This article discusses the exit strategy behind, and the steps involved in, dissolving a general partnership. It touches on the type of agreement that might be used to document clear arrangements on the dissolution of a partnership and emphasises the importance of setting out in detail the allocation of responsibilities and assets at a time that could be rife with sensitivities on both personal and business levels.

Things to consider when entering into a business partnership

Entering into a business partnership raises a number of considerations for the potential partners to think about. A lot will depend on the facts and circumstances surrounding the business and the purpose of the partnership. Even if partners want broadly the same end result, each partner will have their own interests and reasons for joining the partnership.

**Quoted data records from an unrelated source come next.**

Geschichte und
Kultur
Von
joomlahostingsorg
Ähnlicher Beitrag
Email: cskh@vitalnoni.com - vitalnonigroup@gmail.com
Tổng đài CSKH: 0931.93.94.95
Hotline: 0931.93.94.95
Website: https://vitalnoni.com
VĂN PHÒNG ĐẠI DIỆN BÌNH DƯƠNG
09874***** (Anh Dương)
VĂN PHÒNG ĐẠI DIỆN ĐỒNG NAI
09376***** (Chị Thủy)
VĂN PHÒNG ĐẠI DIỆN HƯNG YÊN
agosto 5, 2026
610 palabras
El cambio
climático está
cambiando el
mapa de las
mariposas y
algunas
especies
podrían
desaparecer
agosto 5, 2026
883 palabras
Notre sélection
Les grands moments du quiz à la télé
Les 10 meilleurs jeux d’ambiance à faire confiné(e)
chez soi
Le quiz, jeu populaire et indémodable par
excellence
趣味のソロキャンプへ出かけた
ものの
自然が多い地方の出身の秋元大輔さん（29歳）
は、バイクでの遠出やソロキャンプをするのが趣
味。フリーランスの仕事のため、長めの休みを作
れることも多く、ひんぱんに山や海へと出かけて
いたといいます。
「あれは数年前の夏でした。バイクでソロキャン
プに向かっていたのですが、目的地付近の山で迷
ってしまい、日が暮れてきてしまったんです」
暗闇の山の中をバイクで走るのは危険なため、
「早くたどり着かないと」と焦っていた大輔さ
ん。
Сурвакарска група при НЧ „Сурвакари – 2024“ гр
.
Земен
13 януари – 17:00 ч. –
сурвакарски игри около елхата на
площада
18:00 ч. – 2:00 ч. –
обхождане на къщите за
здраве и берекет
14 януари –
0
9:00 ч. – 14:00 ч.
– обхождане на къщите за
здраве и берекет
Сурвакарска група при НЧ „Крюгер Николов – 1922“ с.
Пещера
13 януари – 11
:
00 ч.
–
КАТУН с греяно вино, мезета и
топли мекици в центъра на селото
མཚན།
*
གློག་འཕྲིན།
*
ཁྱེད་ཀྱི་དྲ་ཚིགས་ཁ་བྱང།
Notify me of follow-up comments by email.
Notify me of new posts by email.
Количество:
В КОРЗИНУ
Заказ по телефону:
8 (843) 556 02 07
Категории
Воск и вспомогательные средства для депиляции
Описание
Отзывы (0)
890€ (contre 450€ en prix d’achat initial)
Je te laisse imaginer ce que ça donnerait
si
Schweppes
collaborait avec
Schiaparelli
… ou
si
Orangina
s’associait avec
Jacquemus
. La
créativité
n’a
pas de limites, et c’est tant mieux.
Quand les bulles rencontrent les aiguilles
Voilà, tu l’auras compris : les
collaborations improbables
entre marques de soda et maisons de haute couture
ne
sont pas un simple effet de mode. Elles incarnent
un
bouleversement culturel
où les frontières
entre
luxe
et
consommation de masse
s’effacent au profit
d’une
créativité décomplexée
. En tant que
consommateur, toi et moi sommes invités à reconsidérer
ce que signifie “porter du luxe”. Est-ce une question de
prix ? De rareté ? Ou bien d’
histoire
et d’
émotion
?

When things are going well it is easy to fall into the trap of thinking that a partnership agreement is unnecessary but putting in place a legally binding document that sets out each party’s rights and obligations can save time, cost and unnecessary partnership disputes in the future, for example, if the parties need clarification on matters such as how the partnership should operate, how profit is allocated, how much each partner should contribute to the business as well as how decisions are made.

One of the key considerations a partnership should decide on at an early stage is what happens when a partner wants to leave or if it is decided that the partnership should end.

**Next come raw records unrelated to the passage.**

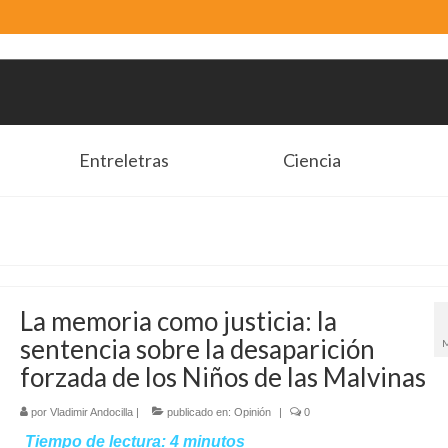
Entreletras
Ciencia
La memoria como justicia: la
sentencia sobre la desaparición
forzada de los Niños de las Malvinas
por
Vladimir Andocilla
|
publicado en:
Opinión
|
0
Tiempo de lectura:
4
minutos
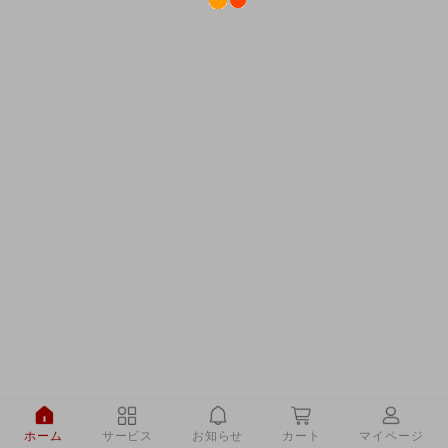
ホーム
サービス
お知らせ
カート
マイページ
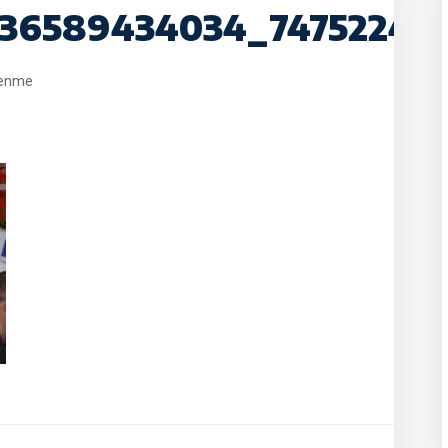
836589434034_74752243
lenme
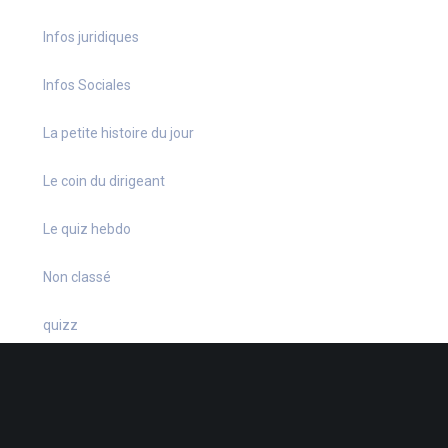
Infos juridiques
Infos Sociales
La petite histoire du jour
Le coin du dirigeant
Le quiz hebdo
Non classé
quizz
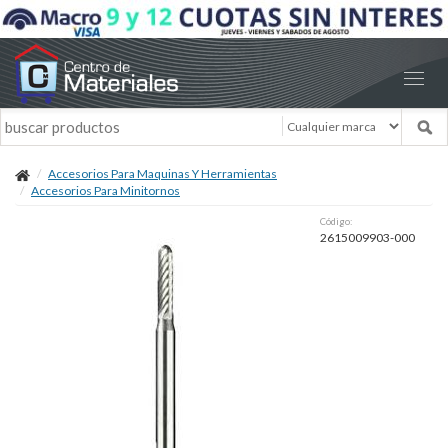
Accesorios Para Maquinas Y Herramientas
Accesorios Para Minitornos
Código:
2615009903-000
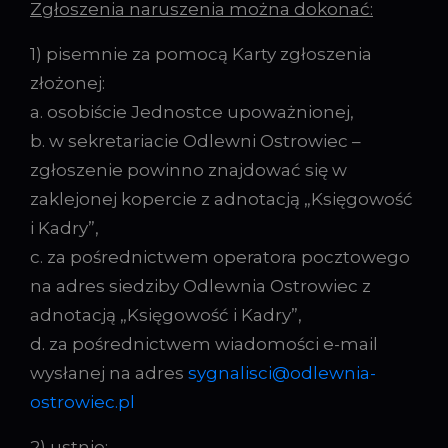
Zgłoszenia naruszenia można dokonać:
1) pisemnie za pomocą Karty zgłoszenia
złożonej:
a. osobiście Jednostce upoważnionej,
b. w sekretariacie Odlewni Ostrowiec –
zgłoszenie powinno znajdować się w
zaklejonej kopercie z adnotacją „Księgowość
i Kadry”,
c. za pośrednictwem operatora pocztowego
na adres siedziby Odlewnia Ostrowiec z
adnotacją „Księgowość i Kadry”,
d. za pośrednictwem wiadomości e-mail
wysłanej na adres
sygnalisci@odlewnia-
ostrowiec.pl
2) ustnie:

Deciding on the legal structure of your business partnership is a crucial decision that will affect how easily your business partnership is able to be dissolved. This article discusses business partnerships that adopt a legal partnership structure - this is a form of partnership that has to comply with the Partnership Act 1890 (PA 1890).

The PA 1890 describes a partnership as ‘the relation which subsists between persons carrying on a business in common with a view of profit’. It is not a separate legal entity and will usually be governed by a partnership agreement between the participants.

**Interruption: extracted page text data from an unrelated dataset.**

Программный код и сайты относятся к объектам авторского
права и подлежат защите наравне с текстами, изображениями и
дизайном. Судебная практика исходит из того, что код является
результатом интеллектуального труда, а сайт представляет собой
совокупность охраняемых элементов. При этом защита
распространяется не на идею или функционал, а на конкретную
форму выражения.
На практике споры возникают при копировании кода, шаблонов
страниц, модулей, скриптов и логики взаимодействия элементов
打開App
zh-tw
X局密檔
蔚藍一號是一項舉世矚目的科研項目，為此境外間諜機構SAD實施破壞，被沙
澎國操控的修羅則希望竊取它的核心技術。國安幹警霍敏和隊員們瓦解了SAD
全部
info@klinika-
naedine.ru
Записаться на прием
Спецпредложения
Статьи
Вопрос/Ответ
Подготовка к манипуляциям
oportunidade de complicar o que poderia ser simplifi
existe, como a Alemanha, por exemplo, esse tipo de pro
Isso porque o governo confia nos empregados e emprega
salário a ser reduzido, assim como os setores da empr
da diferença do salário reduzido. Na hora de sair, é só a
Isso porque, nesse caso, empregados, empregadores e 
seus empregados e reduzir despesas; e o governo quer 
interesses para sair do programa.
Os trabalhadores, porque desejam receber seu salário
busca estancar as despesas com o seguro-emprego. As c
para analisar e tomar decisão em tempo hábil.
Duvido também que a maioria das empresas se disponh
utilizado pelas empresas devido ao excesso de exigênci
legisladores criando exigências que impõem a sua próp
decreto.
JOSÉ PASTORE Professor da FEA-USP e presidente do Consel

There may be certain tax advantages for being recognised as a legal partnership and the parties should investigate this further. The potential risks of using a partnership structure include the fact that partners could be jointly liable for the other partners’ actions on behalf of the partnership without any limit on that liability. Assets that are contributed or transferred to the partnership will be committed to the partnership but are often dealt with in accordance with the partnership agreement and so it is advisable to take legal guidance on the drafting of the partnership agreement to ensure that your interests are protected.

Equity in a business partnership

Certain types of partnership will allow for partners to become ‘equity partners’, meaning that they own a share of the business in exchange for contributing an amount of capital to the business.

For businesses set up as a company, this means that the business partners will own shares in the company and will be entitled to dividends. For non-company partnerships, an equity partnership agreement can be drawn up setting out the proportion of each partner’s interest in the business and their entitlement to a percentage of the partnership's profits. The agreement should also state how much capital each partner is required to contribute. Usually equity partners will each be given a capital account for their capital.

Equity partnership has tax implications as equity partners will be treated as being self-employed rather than as employees of a partnership. This means that on taking equity, a partner’s current employment status will end and so it is important for partners considering taking an interest in the business to seek professional advice on the personal consequences of doing so.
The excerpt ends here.